RECORDS »
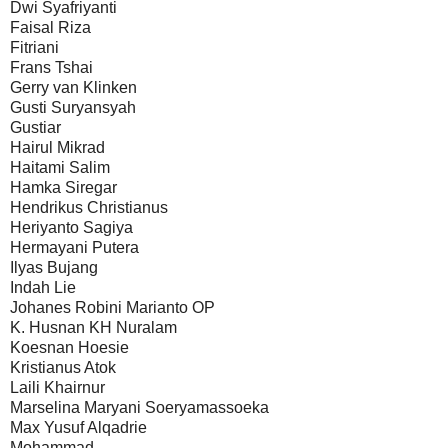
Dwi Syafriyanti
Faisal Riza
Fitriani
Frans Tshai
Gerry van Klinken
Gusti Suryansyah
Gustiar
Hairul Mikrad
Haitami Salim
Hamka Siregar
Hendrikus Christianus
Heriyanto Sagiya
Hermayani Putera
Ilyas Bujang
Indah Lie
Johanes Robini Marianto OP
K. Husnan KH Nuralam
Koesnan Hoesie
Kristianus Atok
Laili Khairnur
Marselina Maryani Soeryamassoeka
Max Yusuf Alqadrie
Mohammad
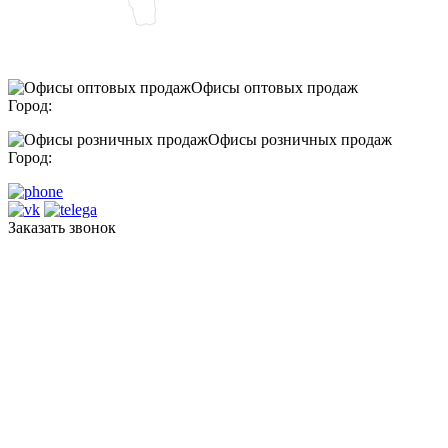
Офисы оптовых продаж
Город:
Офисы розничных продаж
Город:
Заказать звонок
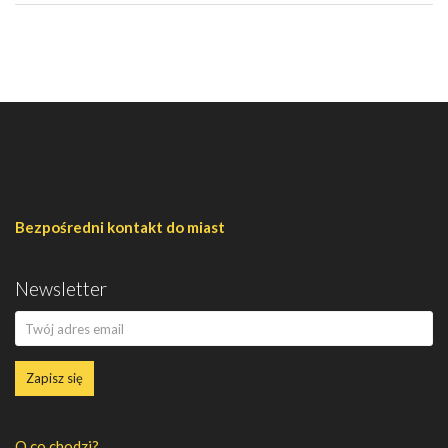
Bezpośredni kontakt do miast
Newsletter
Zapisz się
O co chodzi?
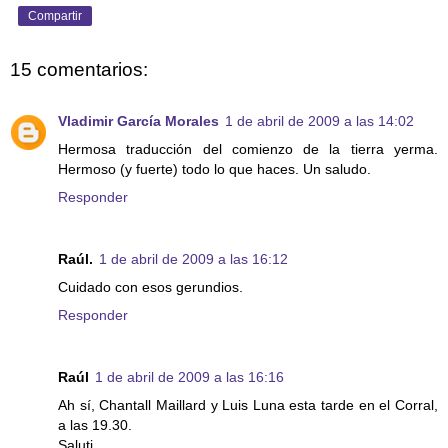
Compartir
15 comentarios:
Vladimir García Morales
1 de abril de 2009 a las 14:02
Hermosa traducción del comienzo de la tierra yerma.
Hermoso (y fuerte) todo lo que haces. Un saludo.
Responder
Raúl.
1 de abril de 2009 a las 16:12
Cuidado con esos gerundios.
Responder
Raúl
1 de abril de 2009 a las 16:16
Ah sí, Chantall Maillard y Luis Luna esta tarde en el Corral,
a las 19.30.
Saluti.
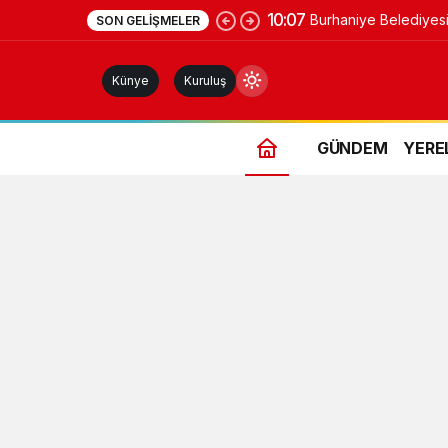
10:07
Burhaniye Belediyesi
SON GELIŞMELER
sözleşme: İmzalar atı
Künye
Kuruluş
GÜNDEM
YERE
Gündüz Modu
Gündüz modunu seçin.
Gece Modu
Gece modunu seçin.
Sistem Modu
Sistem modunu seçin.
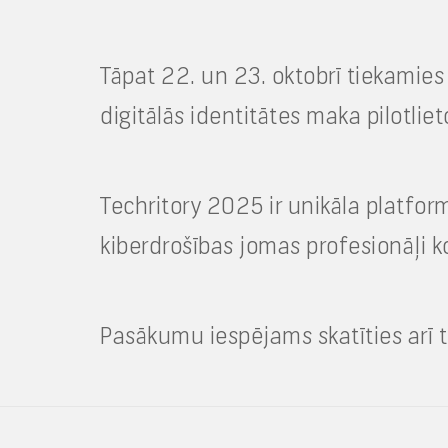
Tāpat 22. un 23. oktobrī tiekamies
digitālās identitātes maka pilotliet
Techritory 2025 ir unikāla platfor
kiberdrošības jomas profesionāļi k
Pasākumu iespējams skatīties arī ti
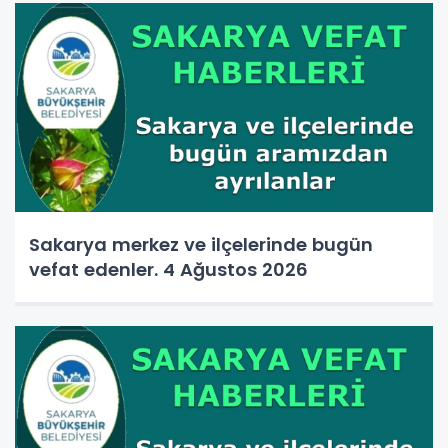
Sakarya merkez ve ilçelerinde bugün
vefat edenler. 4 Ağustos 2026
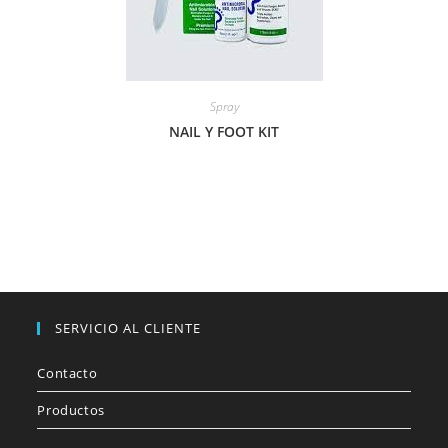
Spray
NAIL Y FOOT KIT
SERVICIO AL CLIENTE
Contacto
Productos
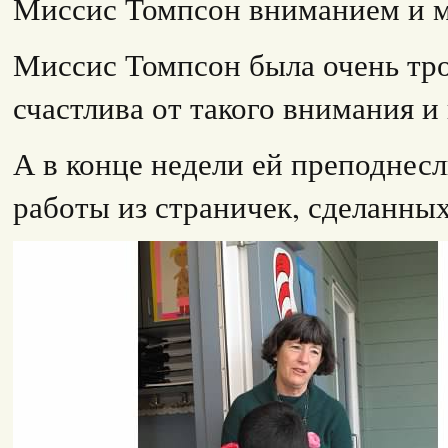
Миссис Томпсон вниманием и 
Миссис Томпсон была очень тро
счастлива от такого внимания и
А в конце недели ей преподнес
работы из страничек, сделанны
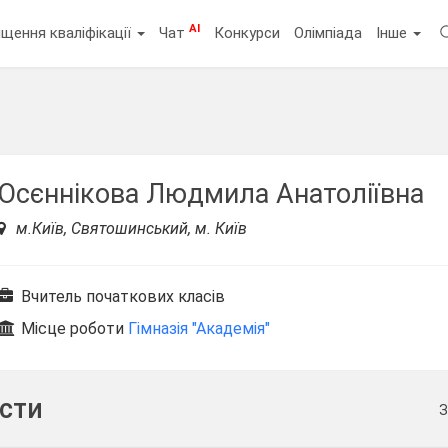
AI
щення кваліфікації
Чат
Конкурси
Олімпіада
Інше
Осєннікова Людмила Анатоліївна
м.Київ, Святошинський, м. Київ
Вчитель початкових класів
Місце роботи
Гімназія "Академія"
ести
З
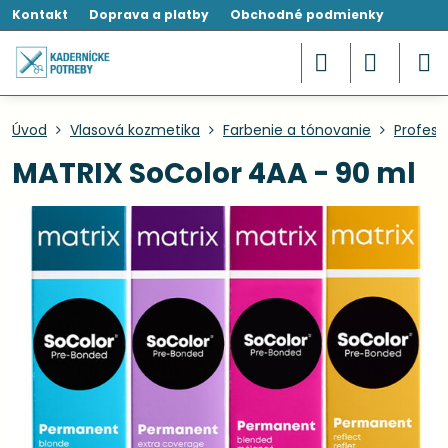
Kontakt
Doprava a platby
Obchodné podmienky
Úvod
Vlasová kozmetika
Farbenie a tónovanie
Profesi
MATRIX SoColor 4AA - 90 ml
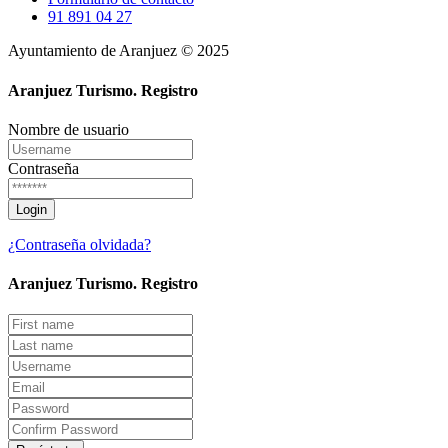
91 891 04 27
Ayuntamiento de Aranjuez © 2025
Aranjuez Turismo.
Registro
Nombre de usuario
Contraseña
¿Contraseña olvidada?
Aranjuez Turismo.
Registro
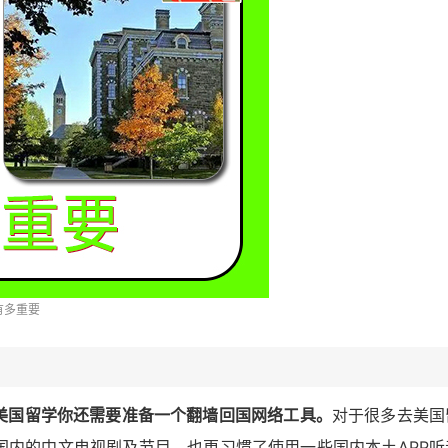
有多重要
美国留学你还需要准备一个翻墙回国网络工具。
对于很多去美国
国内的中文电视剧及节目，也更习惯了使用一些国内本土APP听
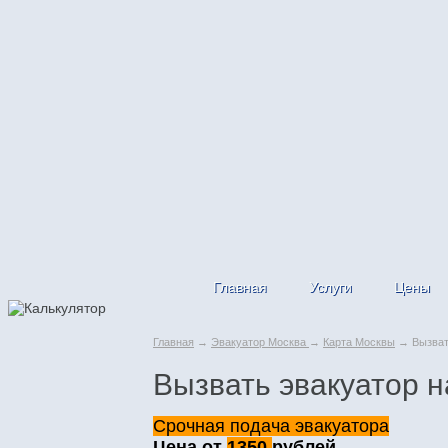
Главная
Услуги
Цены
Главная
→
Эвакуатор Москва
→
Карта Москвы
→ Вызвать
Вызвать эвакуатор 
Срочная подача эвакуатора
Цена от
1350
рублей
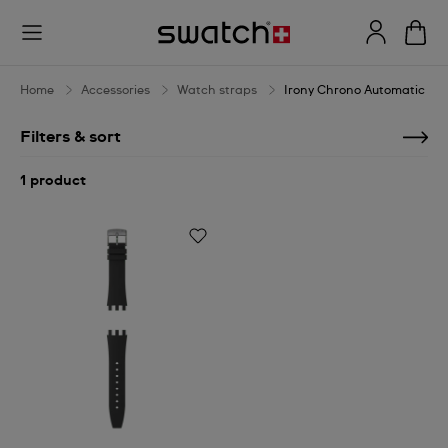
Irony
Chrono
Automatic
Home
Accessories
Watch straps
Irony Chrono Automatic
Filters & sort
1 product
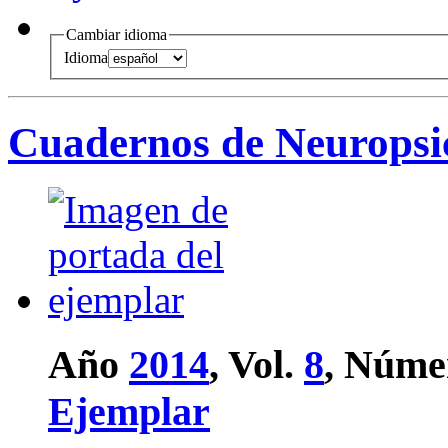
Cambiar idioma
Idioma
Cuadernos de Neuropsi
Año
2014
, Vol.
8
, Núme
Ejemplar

==

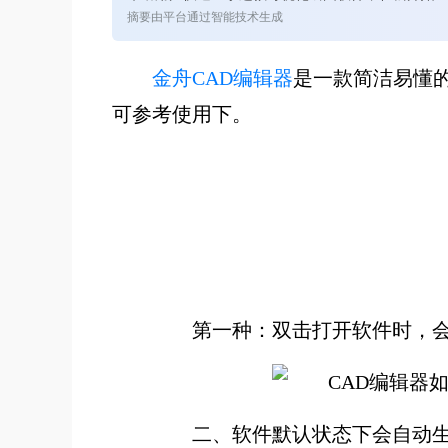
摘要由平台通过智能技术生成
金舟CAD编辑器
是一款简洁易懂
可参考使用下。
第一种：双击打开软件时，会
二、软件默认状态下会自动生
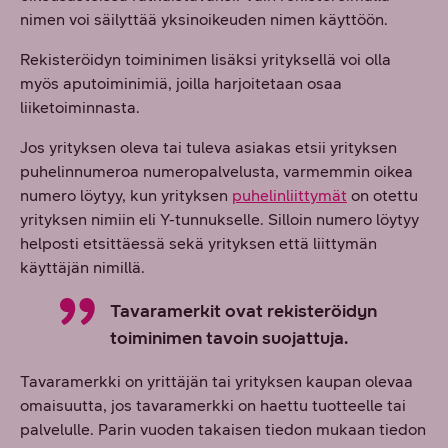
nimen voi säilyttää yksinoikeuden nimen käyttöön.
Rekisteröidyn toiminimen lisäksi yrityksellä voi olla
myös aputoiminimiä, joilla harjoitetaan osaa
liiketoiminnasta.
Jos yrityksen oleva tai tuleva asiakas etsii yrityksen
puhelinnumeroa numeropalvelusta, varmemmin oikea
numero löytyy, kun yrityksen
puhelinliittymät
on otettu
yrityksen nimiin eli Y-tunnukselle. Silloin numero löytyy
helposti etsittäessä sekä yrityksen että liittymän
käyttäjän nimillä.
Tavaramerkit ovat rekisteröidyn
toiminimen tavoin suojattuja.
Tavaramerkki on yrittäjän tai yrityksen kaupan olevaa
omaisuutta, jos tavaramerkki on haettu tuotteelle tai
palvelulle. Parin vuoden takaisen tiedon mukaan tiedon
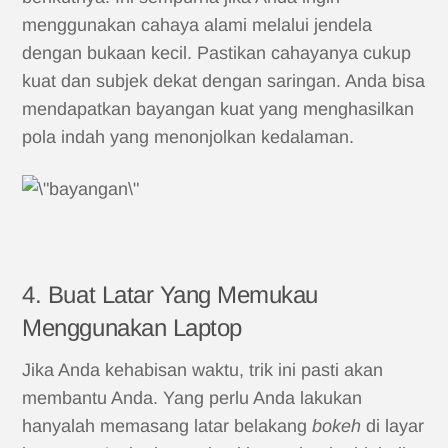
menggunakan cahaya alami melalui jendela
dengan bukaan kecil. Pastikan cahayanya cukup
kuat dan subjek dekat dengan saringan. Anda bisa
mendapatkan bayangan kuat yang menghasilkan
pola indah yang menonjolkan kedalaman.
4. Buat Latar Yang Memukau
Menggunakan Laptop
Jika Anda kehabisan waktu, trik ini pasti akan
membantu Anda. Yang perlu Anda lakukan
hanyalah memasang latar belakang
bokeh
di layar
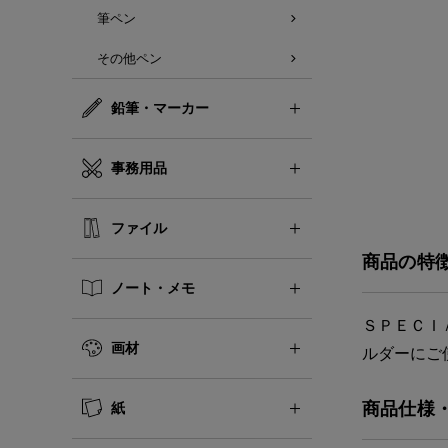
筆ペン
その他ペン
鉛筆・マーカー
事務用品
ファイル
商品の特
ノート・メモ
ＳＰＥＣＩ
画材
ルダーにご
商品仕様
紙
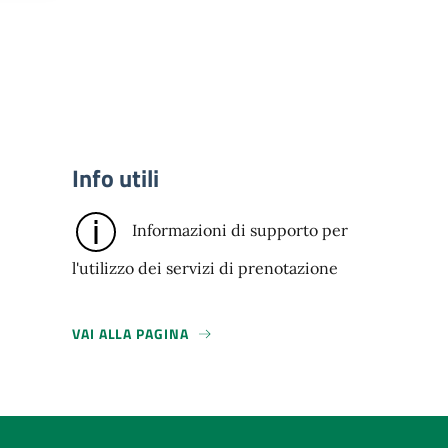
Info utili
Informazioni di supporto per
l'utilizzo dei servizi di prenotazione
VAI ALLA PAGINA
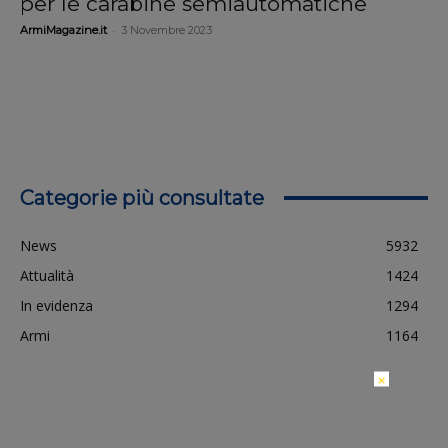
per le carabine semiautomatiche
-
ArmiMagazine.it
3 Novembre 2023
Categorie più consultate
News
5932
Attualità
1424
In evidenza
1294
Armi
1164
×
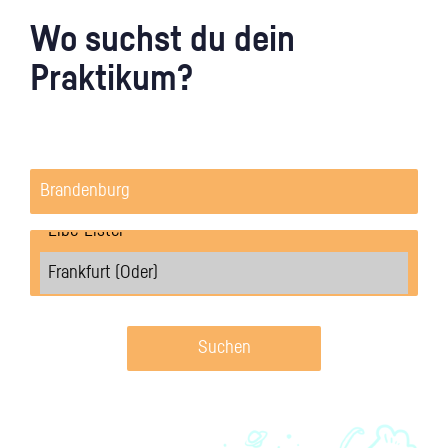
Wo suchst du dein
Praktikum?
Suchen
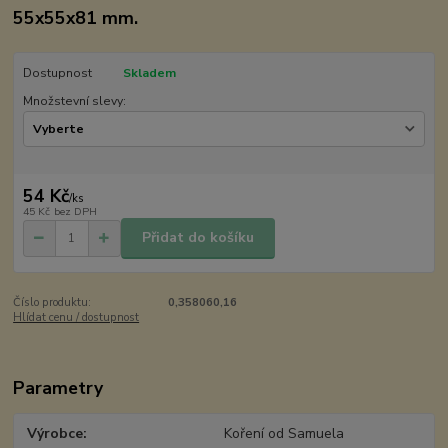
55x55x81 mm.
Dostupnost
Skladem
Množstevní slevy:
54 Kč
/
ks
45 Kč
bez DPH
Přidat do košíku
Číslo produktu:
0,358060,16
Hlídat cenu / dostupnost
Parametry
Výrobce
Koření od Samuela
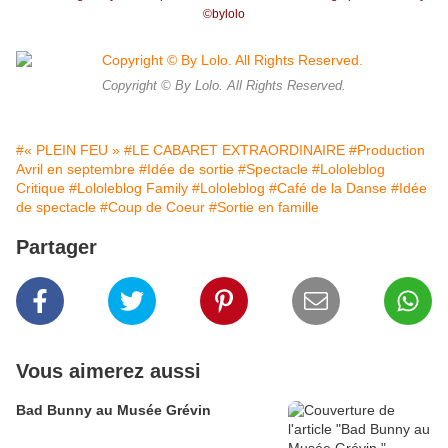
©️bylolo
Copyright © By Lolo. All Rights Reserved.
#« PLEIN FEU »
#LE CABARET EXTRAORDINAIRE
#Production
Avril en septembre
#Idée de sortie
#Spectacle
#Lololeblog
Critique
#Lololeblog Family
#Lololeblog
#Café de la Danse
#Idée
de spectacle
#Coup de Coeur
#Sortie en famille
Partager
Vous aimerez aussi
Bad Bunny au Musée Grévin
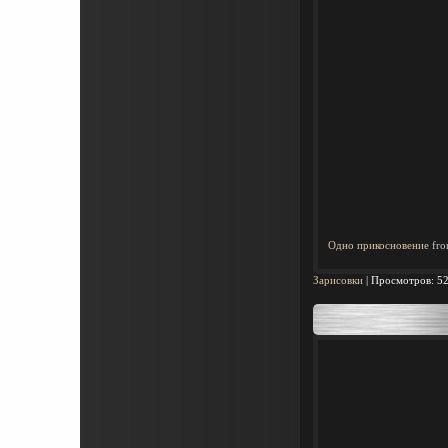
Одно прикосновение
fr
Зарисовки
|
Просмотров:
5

THE TASK » From the records above, write out exactly the lines that begin at the line with "Frans Tshai" and end at the line with "1 de abril de 2009 a las 16:16". Pictures must not appear in the output.

SOLUTION »
Frans Tshai
Gerry van Klinken
Gusti Suryansyah
Gustiar
Hairul Mikrad
Haitami Salim
Hamka Siregar
Hendrikus Christianus
Heriyanto Sagiya
Hermayani Putera
Ilyas Bujang
Indah Lie
Johanes Robini Marianto OP
K. Husnan KH Nuralam
Koesnan Hoesie
Kristianus Atok
Laili Khairnur
Marselina Maryani Soeryamassoeka
Max Yusuf Alqadrie
Mohammad
Офисы оптовых продаж
Город:
Офисы розничных продаж
Город:
Заказать звонок
Bezpośredni kontakt do miast
Newsletter
Zapisz się
O co chodzi?
Compartir
15 comentarios:
Vladimir García Morales
1 de abril de 2009 a las 14:02
Hermosa traducción del comienzo de la tierra yerma.
Hermoso (y fuerte) todo lo que haces. Un saludo.
Responder
Raúl.
1 de abril de 2009 a las 16:12
Cuidado con esos gerundios.
Responder
Raúl
1 de abril de 2009 a las 16:16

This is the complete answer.